- Work task -
Search the records for "trattamento" and copy each line that holds it.
"""
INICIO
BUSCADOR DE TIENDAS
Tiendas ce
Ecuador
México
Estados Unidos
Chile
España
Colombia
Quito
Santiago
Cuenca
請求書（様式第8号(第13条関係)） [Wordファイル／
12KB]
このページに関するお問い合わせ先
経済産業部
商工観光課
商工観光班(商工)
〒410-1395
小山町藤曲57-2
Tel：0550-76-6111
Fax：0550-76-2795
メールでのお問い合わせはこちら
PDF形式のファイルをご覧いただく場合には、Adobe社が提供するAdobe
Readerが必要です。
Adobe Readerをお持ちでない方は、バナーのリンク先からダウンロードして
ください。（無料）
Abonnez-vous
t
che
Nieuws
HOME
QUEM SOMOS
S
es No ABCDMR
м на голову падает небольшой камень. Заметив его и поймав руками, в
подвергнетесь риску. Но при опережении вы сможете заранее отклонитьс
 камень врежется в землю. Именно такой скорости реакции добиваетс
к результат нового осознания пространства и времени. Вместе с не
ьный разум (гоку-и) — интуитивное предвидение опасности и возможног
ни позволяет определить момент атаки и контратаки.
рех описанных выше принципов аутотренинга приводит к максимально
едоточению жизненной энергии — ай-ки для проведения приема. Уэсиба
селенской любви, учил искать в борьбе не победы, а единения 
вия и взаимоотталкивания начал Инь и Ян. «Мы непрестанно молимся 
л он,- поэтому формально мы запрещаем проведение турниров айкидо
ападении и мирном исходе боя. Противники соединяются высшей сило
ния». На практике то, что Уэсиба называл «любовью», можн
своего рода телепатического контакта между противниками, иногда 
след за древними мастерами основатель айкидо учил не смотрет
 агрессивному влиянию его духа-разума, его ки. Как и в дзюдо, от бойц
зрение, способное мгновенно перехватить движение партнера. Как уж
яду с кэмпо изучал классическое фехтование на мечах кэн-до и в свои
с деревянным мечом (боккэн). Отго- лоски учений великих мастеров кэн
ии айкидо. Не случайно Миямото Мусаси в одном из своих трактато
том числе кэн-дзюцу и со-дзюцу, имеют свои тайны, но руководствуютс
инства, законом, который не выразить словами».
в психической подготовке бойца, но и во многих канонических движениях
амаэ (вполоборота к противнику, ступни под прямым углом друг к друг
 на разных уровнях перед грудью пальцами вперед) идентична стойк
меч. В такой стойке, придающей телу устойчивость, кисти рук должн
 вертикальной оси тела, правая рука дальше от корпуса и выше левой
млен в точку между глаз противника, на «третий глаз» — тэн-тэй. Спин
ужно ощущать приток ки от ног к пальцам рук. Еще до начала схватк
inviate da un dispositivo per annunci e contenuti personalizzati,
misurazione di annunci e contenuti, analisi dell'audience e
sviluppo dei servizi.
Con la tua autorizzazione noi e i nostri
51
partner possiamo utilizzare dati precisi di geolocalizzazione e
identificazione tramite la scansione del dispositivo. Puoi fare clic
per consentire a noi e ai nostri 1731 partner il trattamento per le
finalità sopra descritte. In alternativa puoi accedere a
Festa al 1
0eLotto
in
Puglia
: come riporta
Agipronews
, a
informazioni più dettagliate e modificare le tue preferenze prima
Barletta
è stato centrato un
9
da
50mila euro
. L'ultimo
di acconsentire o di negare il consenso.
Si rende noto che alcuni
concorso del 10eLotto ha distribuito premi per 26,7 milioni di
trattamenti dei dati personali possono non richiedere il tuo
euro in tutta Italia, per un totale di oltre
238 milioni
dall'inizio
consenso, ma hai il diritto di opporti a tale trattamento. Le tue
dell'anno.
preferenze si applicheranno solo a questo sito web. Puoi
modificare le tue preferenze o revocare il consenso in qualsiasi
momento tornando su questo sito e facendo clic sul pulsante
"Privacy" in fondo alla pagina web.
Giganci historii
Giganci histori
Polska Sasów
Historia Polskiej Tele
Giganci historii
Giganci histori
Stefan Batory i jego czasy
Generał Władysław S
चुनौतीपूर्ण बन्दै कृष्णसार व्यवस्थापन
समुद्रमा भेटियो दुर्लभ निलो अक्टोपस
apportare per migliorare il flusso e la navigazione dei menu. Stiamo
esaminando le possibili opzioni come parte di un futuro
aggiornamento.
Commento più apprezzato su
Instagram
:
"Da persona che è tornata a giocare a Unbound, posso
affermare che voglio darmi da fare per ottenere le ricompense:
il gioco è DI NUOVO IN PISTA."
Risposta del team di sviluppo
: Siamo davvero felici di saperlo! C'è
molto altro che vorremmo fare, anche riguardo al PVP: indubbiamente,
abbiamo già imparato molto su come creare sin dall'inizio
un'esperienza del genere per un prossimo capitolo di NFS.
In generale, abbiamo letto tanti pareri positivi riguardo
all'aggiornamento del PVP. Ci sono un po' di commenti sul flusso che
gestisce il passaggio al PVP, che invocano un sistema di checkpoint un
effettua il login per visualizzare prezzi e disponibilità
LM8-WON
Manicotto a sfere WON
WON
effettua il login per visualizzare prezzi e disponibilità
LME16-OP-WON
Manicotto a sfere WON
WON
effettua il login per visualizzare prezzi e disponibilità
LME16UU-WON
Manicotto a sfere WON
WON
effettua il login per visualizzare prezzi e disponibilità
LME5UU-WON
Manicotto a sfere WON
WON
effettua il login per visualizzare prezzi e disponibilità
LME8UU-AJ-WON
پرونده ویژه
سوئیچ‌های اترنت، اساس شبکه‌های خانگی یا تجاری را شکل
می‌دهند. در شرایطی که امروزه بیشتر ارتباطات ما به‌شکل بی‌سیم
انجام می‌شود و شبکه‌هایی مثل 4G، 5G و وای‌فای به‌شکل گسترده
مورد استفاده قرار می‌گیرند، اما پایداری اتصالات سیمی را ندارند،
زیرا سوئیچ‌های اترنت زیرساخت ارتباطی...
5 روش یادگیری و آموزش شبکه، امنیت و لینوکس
"""
- Result of the task -
per consentire a noi e ai nostri 1731 partner il trattamento per le
consenso, ma hai il diritto di opporti a tale trattamento. Le tue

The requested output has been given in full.